My car smells

I drive a 95 Tercel. I was a pipe smoker until a few months ago. I always had a pipeful of tobacco going while I was driving.



I gave up the pipe a few months ago, but in humid or wet weather the car still smells like an ashtray. How can I get rid of the smell?

The smoke has been soaking into every pore in the fabric and paddings for 12 years now. While there are products out there to try to reduce the smell, and shampooing the interior may help, I honestly think you’re stuck with it.

  • mountainbike

If you have not cleaned and shampooed everything you can try that. Honestly, the only other thing that you might think about is swapping the interior from a wrecked Toyota. Check on a specialized board for interchangeability info.

No Mr Latimer, your car STINKS. You smell. Cars are incapable of smelling as they have no central nervous system, or olfactory nerve.

Seriously, do you live in a town big enough to have a detail shop? Some of those guys can work wonders with a carpet & upholstery extractor. A good shop will also have an ionizer which literally kills odors. I’ve bought many stinkin’ cars that have been fixed that way. I usually do my own detailing, but have a friend with an ionizer that I can borrow when he’s not using it to de-stink one of his rental properties. The machies used to cost over $500 new, but are less than half that now.

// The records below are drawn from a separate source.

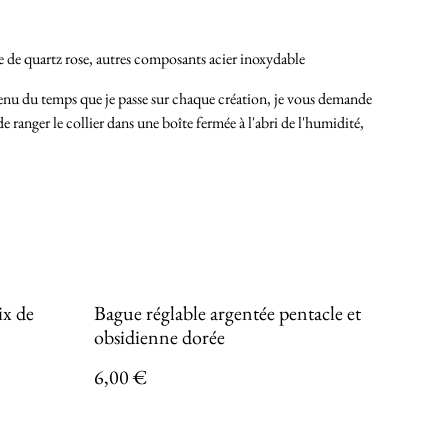
e de quartz rose, autres composants acier inoxydable
nu du temps que je passe sur chaque création, je vous demande
de ranger le collier dans une boîte fermée à l'abri de l'humidité,
ix de
Bague réglable argentée pentacle et
obsidienne dorée
6,00 €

Another thing that will help is to simply give the car a good cleaning, and park it in the sun and (hopefully) wind with the windows open.

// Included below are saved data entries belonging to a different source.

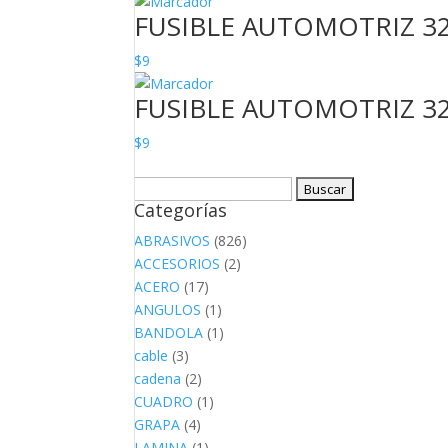
FUSIBLE AUTOMOTRIZ 32
$
9
FUSIBLE AUTOMOTRIZ 32
$
9
Buscar:
Categorías
ABRASIVOS
(826)
ACCESORIOS
(2)
ACERO
(17)
ANGULOS
(1)
BANDOLA
(1)
cable
(3)
cadena
(2)
CUADRO
(1)
GRAPA
(4)
LAMINA
(1)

You can try cleaning everything is sight or a detailing shop, but frankly I suggest contacting one of those fire recovery outfits that work on cleaning up homes after house fires. They have the experience and special tools (like industrial ozone generators) to do the job.

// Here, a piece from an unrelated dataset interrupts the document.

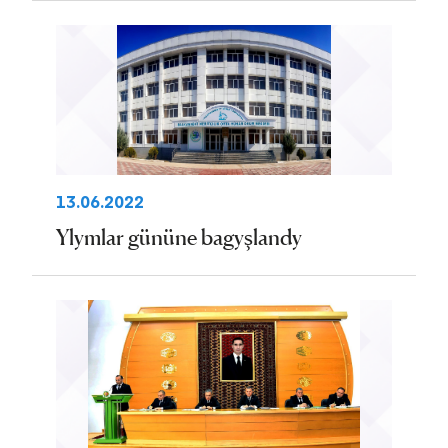
13.06.2022
Ylymlar gününe bagyşlandy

Before spending to much money try spraying the seats and carpet with Lysol spray or Febreze and see if that will work. You could use a strong room deoderizer in thecar to hide the smell of the smoke.

[b]I agree. An ionizer placed inside the vehicle over a long period of time is about the best chance to remove the odor.

A friend bought a car that was owned by a cigar smoker. And him being a cigarette smoker couldn’t handle the smell. He brought it to a detail shop who had an ionizer. When the vehicle came back, there was no smell of cigars in the car.